I understand that connection. I'll be setting this up for a neighbor. Suppose my neighbor decides that on occasion they want to watch TV WITHOUT the A/V Receiver on, with the connection mentioned they would not be able to watch HD programming?
How about doing HDMI from cable box to TV, and running Component Video from the A/V Receiver and HD DVD player to the TV (I realize I will need either Optical or Coaxial Sound connections for this hookup)? I think with this option they can watch HD programming at all times (with and without A/V Receiver on)?
What you're suggesting is certainly workable. For that matter you could do component from the cable box to the TV along with analog stereo and keep the cable to receiver to TV all HDMI. Either arrangement will work, and neither is necessarily better than the other. It could come down to input and ouput placement on the components, the layout of the HT entertainment unit or shelving and the lengths of the various cables.

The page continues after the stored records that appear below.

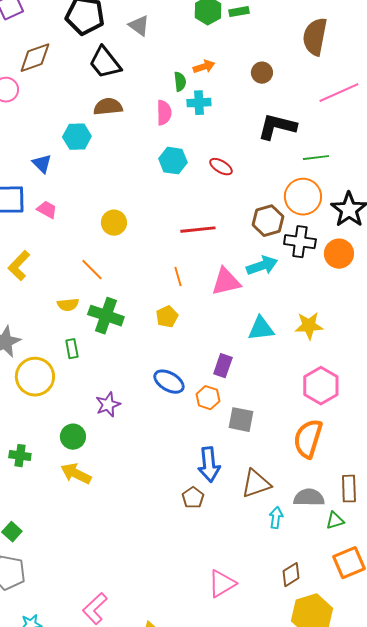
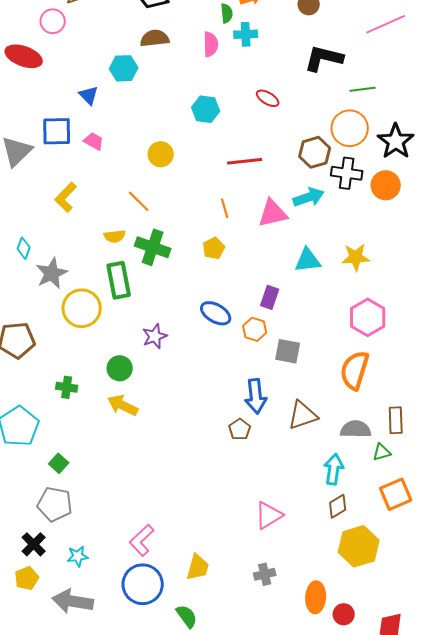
cyan hexagon: (173, 161) -> (206, 109), moved
green rectangle: (72, 349) -> (119, 280), size x1.8
cyan arrow: (276, 518) -> (334, 469), moved, size x1.4

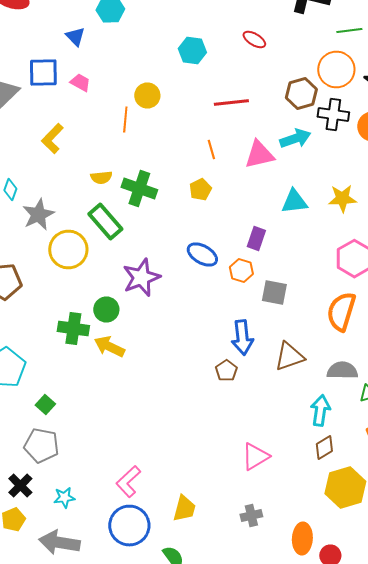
orange line: (139, 201) -> (125, 120), moved, turned 50
green rectangle: (119, 280) -> (105, 222), turned -30
purple star: (155, 336) -> (141, 278), size x1.5
green cross: (67, 387) -> (73, 328), moved, size x1.4

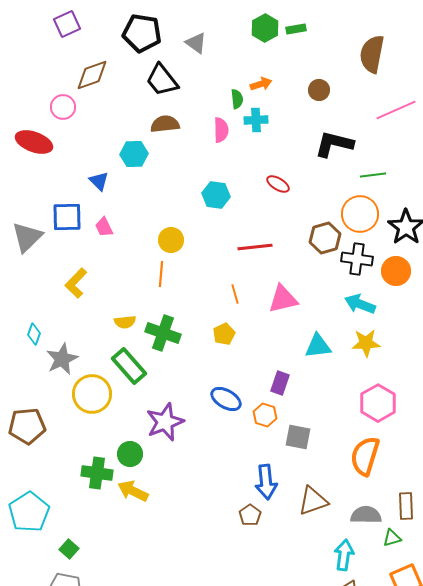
pink trapezoid: (80, 82) -> (104, 227), turned -145
orange line: (125, 120) -> (161, 274), moved
cyan arrow: (295, 138) -> (360, 304), moved, turned -140

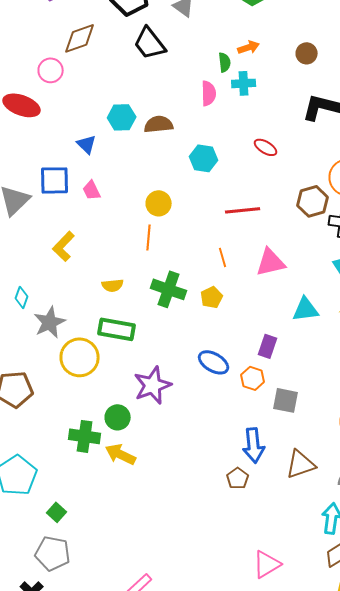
brown semicircle: (165, 124) -> (159, 124), moved
green cross: (163, 333) -> (169, 289), moved
green rectangle: (129, 366) -> (117, 329), turned -39

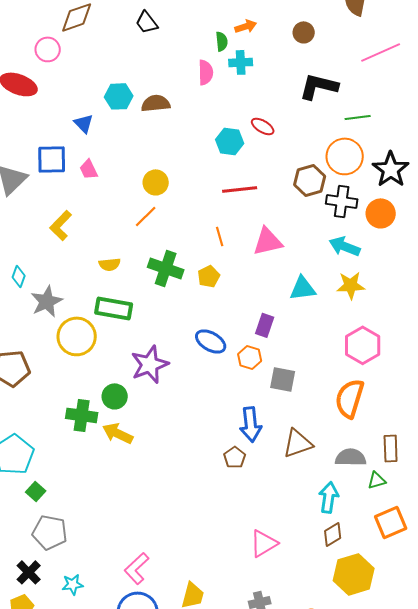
black trapezoid: (150, 43) -> (147, 22), size x0.7
cyan hexagon: (204, 158) -> (230, 141), moved
orange line: (149, 237) -> (146, 216), turned 40
green square: (57, 512) -> (36, 491), moved

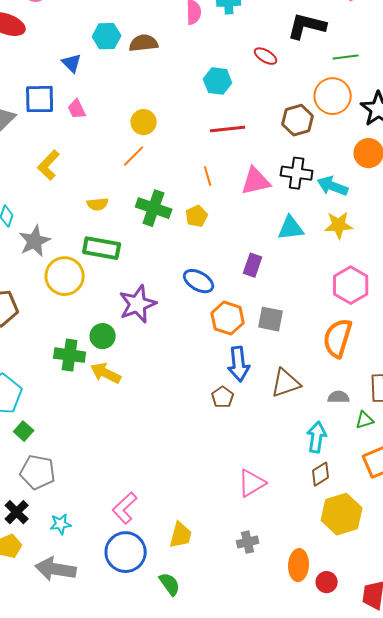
red ellipse: (263, 126) -> (266, 56), moved
black cross: (342, 201) -> (297, 173), moved
orange hexagon: (250, 357) -> (228, 318), moved, size x1.4
gray semicircle: (351, 457) -> (339, 397), size x0.7

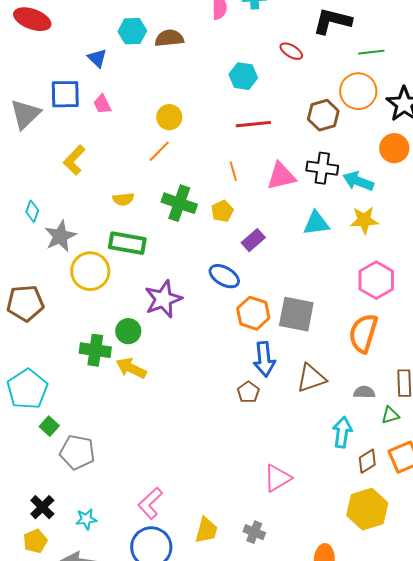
purple rectangle: (253, 265) -> (253, 240), moved, turned 30
gray square: (271, 319) -> (296, 314), size x1.4
gray pentagon: (38, 472) -> (77, 452), moved
brown diamond: (321, 474) -> (367, 461), moved
gray cross: (248, 542) -> (254, 532), moved, turned 35

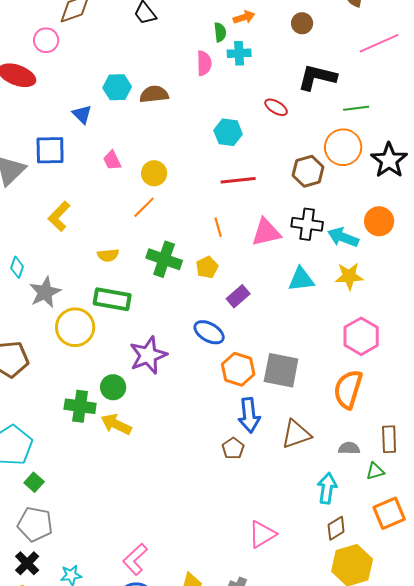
pink trapezoid: (102, 104) -> (112, 160), moved
orange circle: (394, 148) -> (379, 221), moved
gray pentagon: (77, 452) -> (35, 524), moved
brown diamond: (367, 461) -> (336, 528), moved

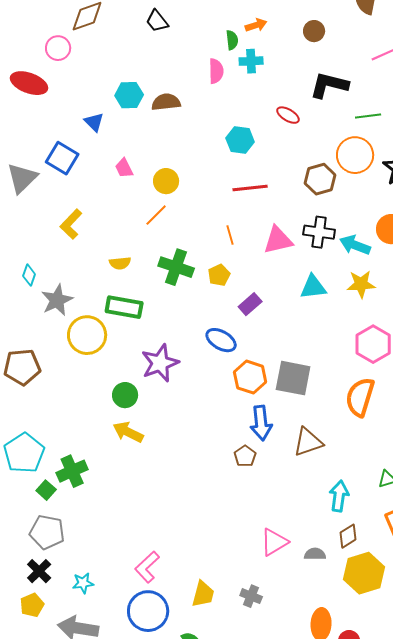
blue square: (50, 150) -> (62, 158), turned 32
green cross: (80, 406) -> (72, 471), moved, turned -32
gray semicircle: (349, 448) -> (315, 554), moved

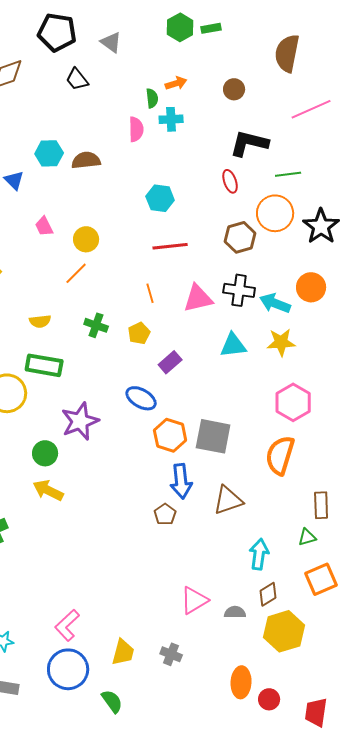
red ellipse: (288, 115) -> (230, 181), moved, turned 40
green cross: (176, 267) -> (96, 325), size x0.7

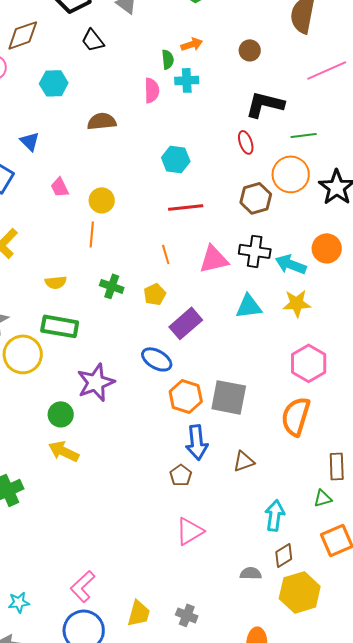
cyan hexagon: (49, 153) -> (54, 83), moved
orange line: (76, 273) -> (92, 234), turned -40
purple rectangle: (170, 362) -> (186, 323), size x1.4
brown triangle: (228, 500) -> (244, 461), size x0.7
pink triangle: (194, 600) -> (190, 531), moved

I've always been set up "directly" video-wise...box (cable then, HDTV now), VCR, DVD wired to the TV...A/V receiver only used for sound. The wife hates using the receiver.
Digital Cable box and TV both have Digital Audio (Optical Out). Is it best to connect the Optical Audio Out FROM the Cable box TO the A/V Receiver or FROM the TV TO the A/V Receiver? I was going to connect FROM the Cable Box TO the A/V Receiver.
I used to have the same problem. Then I bought a Harmony activity-based remote and my wife loves it. I run everything through the receiver and my wife just has to push the "Watch TV" button on the remote and everything turns on and gets set to the correct setting.
Actually, running the optical from the TV to the receiver will result in 2.0 PCM in 99% of the TV's out there. The digital audio out on most TV's only outputs 5.1 DD from the internal ATSC tuner. All other sources are downmixed to 2.0 PCM. He should connect the optical from the cable box and not from the TV in order to get DD 5.1 from cable.